Northern Parula and Least bittern

Florence Sanchez

I got to the Parula spot a little after 6 a.m. this morning.  Glenn Kincaid gave excellent instructions:  Large sycamore overhanging Alisal road about 1 mile east of the entrance to Nojoqui Park.  When I got there, only few birds were singing, but in about five minutes, the rising sun hit the treetops and everything around burst into song, including the male Northern Parula.  It was very active in the sycamores, both in the one hanging over the road and the large one on the other side.  I got great looks.

Because it was a gorgeous morning and there was no traffic, I continued east on Alisal Road to the place where the road washed out a few years ago.  Some of my sightings along the way were Phainopeplas, a family of Bullock's Orioles, 3 very young Ash-throated Flycatcher fledglings; singing Yellow Warblers, Warbling Vireos, and Purple finches; Violet-green Swallows flying overhead, and many more common species.  I also heard both American Robins and Black-headed Grosbeaks singing.  On the way back, I made a brief stop at the park to watch some Purple Martins.
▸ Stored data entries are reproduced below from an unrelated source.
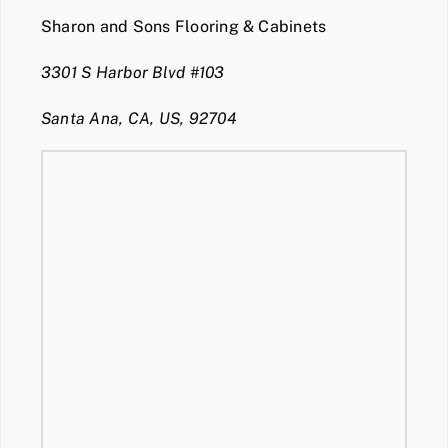
Sharon and Sons Flooring & Cabinets
3301 S Harbor Blvd #103
Santa Ana, CA, US, 92704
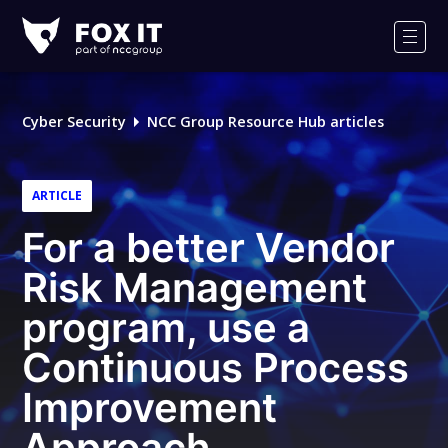
Fox-
IT
Men
Logo
Cyber Security
NCC Group Resource Hub articles
ARTICLE
For a better Vendor
Risk Management
program, use a
Continuous Process
Improvement
Approach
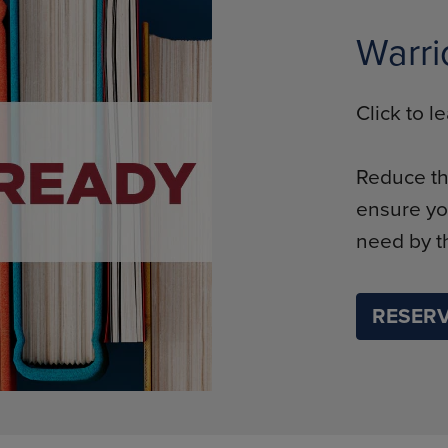
Warri
Click to 
Reduce th
ensure yo
need by th
RESERV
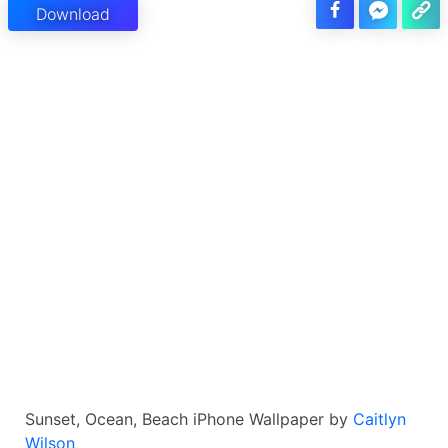
Download
Sunset, Ocean, Beach iPhone Wallpaper by
Caitlyn
Wilson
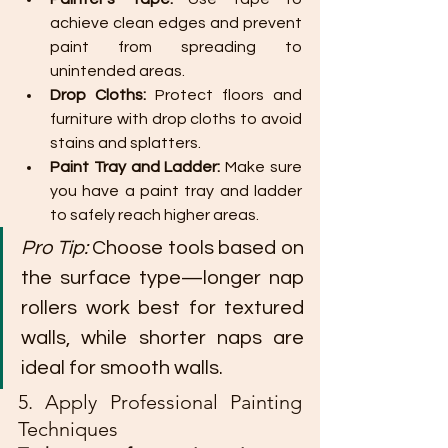
achieve clean edges and prevent 
paint from spreading to 
unintended areas.
Drop Cloths:
 Protect floors and 
furniture with drop cloths to avoid 
stains and splatters.
Paint Tray and Ladder:
 Make sure 
you have a paint tray and ladder 
to safely reach higher areas.
Pro Tip:
 Choose tools based on 
the surface type—longer nap 
rollers work best for textured 
walls, while shorter naps are 
ideal for smooth walls.
5. Apply Professional Painting 
Techniques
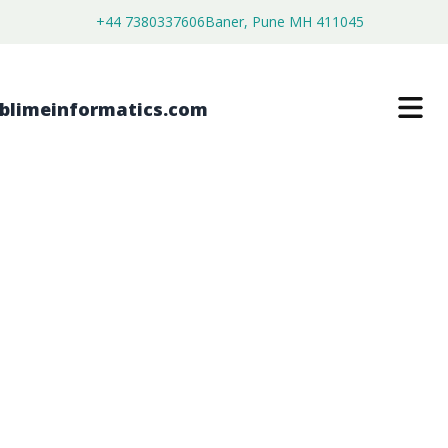
+44 7380337606
Baner, Pune MH 411045
GLOBAL MINIMALLY INVASIVE
SURGICAL INSTRUMENTS MARKET
FORECAST FROM 2026 TO 2036
$
4,399.00
$
2,699.00
Buy Now
Download Free Sample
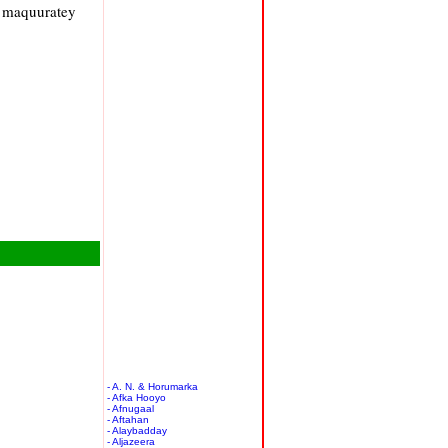
a maquuratey
- A. N. & Horumarka
- Afka Hooyo
- Afnugaal
- Aftahan
- Alaybadday
- Aljazeera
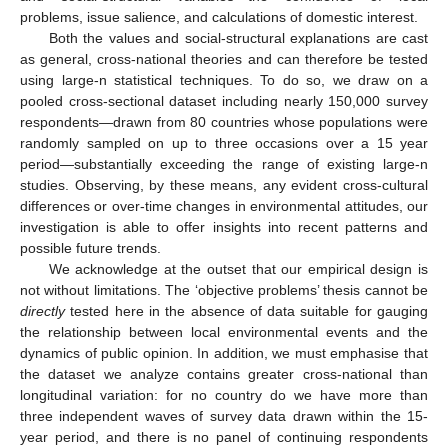
problems, issue salience, and calculations of domestic interest.
Both the values and social-structural explanations are cast
as general, cross-national theories and can therefore be tested
using large-n statistical techniques. To do so, we draw on a
pooled cross-sectional dataset including nearly 150,000 survey
respondents—drawn from 80 countries whose populations were
randomly sampled on up to three occasions over a 15 year
period—substantially exceeding the range of existing large-n
studies. Observing, by these means, any evident cross-cultural
differences or over-time changes in environmental attitudes, our
investigation is able to offer insights into recent patterns and
possible future trends.
We acknowledge at the outset that our empirical design is
not without limitations. The ‘objective problems’ thesis cannot be
directly
tested here in the absence of data suitable for gauging
the relationship between local environmental events and the
dynamics of public opinion. In addition, we must emphasise that
the dataset we analyze contains greater cross-national than
longitudinal variation: for no country do we have more than
three independent waves of survey data drawn within the 15-
year period, and there is no panel of continuing respondents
I then tried again to find the Least Bittern (I dipped yesterday).  I heard it calling from the dense tules that now clog the north end of the lake but it was impossible to see from that location.  I was standing on the service road  near Stow House at the point a very steep trail goes down the hill past a scruffy palm tree to the edge of the willows below.  I crossed the bridge to the east side of the lake and followed an access trail down to the edge of the tules on that side.  I heard the Least Bittern still calling, but though it had moved further west in the dense tules, it was still too deep in to see.